Re: Ceph RBD/FS top

Venky Shankar <vshankar@xxxxxxxxxx> · Fri, 12 Apr 2019 18:11:36 +0530

On Fri, Apr 12, 2019 at 5:03 PM Jason Dillaman <jdillama@xxxxxxxxxx> wrote:
>
> (dropped ceph-fs since I just got a "needs approval" bounce from it last time)
>
> On Fri, Apr 12, 2019 at 4:27 AM Venky Shankar <vshankar@xxxxxxxxxx> wrote:
> >
> > On Thu, Apr 11, 2019 at 6:58 PM Jason Dillaman <jdillama@xxxxxxxxxx> wrote:
> > >
> > > (CCing ceph-devel since I think it's odd to segregate topics to an
> > > unlisted mailing list)
> > >
> > > On Thu, Apr 11, 2019 at 9:12 AM Venky Shankar <vshankar@xxxxxxxxxx> wrote:
> > > >
> > > > Hey Jason,
> > > >
> > > > We are working towards bringing in `top` like functionality to CephFS
> > > > for displaying various client (and MDS) metrics. Since RBD has
> > > > something similar in the form of `perf image io*` via rbd cli, we
> > > > would like to understand some finer details regarding its
> > > > implementation and detail how CephFS is going forward for `fs top`
> > > > functionality.
> > > >
> > > > IIUC, the `rbd_support` manager module requests object perf counters
> > > > from the OSD, thereby extracting image names from the returned list of
> > >
> > > Technically it extracts the image ids since that's the only thing
> > > encoded in the object name. The "rbd_support" manager module will
> > > lazily translate the image ids back to a real image name as needed.
> > >
> > > > hot objects. I'm guessing it's done this way since there is no RBD
> > > > related active daemon to forward metrics data to the manager? OTOH,
> > >
> > > It's because we are tracking client IO and we don't have a daemon in
> > > the data path -- the OSDs are the only daemon in the IO path for RBD.
> >
> > ACK.
> >
> > >
> > > `rbd-mirror` does make use of
> > > > `MgrClient::service_daemon_update_status()` to forward mirror daemon
> > > > status, which seems to be ok for anything that's not too bulky.
> > >
> > > It's storing metrics that only it knows about. The good parallel
> > > analogy would be for the MDS to export metrics for things that only it
> > > would know about (e.g. the number of clients or caps, metadata
> > > read/write rates). The "rbd-mirror" daemon stores JSON-encoded
> > > metadata via the "service_daemon_update_status" API, but it also
> > > passes PerfCounter metrics automatically to the MGR (see the usage of
> > > the "rbd_mirror_perf_stats_prio" config option).
> > >
> > > > For forwarding CephFS related metrics to Ceph Manager, sticking in
> > > > blobs of metrics data in daemon status doesn't look clean (although it
> > > > might work). Therefore, for CephFS, `MMgrReport` message type is
> > > > expanded to include metrics data as part of its report update process,
> > > > as per:
> > > >
> > > >         https://github.com/ceph/ceph/pull/26004/commits/a75570c0e73ef67bbca8f73a9742e10bb9deb505#diff-b7b92973d97c21398c2be357f6a38b3e
> > >
> > > Just my 2 cents, but I think it's awkward to put an MDS-unique data
> > > structure in a generic message.I would think most (if not all) of
> >
> > Agreed, that's a bit awkward -- but MMgrReport already has OSD
> > specific data in there.
>
> Figured that the OSDs represent the vast majority of daemons in a Ceph
> cluster, so they are probably first-tier citizens. We wouldn't want to
> go down a road with MDS+RGW+NFS ganasha+iSCSI tcmu-runner+RBD
> mirror+... one-offs.

True -- don't want to pollute generic message types with daemon
specific data. As you mentioned, OSD is probably an exception.

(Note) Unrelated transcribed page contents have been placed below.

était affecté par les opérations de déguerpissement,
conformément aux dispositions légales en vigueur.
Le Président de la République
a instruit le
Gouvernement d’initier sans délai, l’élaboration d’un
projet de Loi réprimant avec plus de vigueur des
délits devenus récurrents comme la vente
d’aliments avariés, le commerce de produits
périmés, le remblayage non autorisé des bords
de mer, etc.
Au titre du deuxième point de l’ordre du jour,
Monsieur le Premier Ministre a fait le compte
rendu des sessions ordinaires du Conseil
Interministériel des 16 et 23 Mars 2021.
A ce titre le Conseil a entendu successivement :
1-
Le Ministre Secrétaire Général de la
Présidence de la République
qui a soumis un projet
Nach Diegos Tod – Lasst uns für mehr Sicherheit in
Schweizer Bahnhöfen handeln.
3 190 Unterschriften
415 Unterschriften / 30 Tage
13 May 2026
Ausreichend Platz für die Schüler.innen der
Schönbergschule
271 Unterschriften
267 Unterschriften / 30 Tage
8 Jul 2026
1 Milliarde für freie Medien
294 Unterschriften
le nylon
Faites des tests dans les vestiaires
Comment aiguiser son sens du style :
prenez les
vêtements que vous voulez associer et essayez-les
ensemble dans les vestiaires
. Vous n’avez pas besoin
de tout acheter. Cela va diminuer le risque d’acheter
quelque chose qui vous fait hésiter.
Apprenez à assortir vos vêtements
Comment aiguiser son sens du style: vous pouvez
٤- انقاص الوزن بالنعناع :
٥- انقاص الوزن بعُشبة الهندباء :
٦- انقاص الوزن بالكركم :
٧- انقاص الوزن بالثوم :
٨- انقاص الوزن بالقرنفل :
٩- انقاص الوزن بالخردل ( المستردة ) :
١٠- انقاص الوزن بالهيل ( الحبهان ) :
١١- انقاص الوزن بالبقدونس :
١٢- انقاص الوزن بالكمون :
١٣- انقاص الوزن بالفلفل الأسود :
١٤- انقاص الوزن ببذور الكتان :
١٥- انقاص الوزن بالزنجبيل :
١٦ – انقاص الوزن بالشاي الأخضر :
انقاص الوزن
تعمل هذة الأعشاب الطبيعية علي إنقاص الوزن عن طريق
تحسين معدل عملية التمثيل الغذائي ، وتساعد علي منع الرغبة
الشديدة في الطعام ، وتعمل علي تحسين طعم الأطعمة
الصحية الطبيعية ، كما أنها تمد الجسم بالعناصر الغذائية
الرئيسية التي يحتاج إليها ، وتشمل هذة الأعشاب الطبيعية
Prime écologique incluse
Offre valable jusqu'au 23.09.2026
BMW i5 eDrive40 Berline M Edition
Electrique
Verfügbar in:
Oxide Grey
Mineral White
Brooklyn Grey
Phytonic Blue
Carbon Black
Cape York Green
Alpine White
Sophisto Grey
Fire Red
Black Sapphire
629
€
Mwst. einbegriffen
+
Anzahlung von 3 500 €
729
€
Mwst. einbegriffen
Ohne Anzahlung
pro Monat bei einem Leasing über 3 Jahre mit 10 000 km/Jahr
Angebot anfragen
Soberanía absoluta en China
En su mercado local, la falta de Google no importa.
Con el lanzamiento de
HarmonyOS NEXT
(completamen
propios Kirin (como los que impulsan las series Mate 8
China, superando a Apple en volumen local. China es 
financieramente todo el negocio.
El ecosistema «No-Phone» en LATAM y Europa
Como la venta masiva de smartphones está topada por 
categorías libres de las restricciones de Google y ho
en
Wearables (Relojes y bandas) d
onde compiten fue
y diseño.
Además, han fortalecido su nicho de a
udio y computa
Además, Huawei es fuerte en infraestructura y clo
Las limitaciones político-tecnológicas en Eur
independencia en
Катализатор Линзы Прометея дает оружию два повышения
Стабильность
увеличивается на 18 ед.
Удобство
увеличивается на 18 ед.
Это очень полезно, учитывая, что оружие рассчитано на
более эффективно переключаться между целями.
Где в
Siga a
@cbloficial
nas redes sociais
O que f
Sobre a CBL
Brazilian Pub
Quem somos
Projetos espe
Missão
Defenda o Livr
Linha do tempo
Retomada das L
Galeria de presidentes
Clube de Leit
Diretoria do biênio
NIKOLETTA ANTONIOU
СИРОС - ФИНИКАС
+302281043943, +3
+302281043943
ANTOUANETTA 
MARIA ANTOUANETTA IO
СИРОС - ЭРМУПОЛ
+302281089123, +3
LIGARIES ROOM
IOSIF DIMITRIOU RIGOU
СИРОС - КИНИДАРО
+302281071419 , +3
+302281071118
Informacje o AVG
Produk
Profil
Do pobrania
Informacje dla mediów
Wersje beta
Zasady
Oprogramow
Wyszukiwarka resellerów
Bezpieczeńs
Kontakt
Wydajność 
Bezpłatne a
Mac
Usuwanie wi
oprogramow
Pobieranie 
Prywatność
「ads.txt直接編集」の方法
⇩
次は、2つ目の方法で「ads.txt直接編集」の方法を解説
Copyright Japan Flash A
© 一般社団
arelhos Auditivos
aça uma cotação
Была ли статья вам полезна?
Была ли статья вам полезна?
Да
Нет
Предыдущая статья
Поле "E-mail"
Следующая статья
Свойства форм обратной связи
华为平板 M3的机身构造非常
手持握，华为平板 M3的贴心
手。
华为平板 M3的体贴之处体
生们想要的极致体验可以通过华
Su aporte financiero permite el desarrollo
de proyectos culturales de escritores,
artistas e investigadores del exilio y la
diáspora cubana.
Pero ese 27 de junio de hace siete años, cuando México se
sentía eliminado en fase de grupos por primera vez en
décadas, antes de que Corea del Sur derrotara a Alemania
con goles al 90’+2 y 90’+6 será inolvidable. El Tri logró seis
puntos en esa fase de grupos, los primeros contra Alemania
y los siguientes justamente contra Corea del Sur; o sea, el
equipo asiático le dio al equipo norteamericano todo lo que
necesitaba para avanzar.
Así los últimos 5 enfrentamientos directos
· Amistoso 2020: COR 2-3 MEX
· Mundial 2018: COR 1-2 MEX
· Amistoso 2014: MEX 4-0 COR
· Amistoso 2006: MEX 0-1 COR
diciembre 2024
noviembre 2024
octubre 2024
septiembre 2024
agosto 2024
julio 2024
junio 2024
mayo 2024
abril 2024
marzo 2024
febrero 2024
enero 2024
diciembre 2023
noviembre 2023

Or, generalize it to support MDS (and other daemons when needed).

>
> > > your MDS metrics could be passed generically via the PerfCounter
> > > export mechanism.
> >
> > Probably, but that would be just aggregated values, right? We would
> > need per-client metrics.
>
> What metrics are you attempting to collect from the client to report
> back to the MGR?

pretty basic as of now:
- client capability hits
- OSDC cache hits, readahead util

along with a snapshot of all sessions w/ per-session stats.

Does the MDS already have these client metrics? Can
> the MDS not just provide its own "MDS command" I/F to query those
> metrics a la what "rbd_support" is providing in the MGR?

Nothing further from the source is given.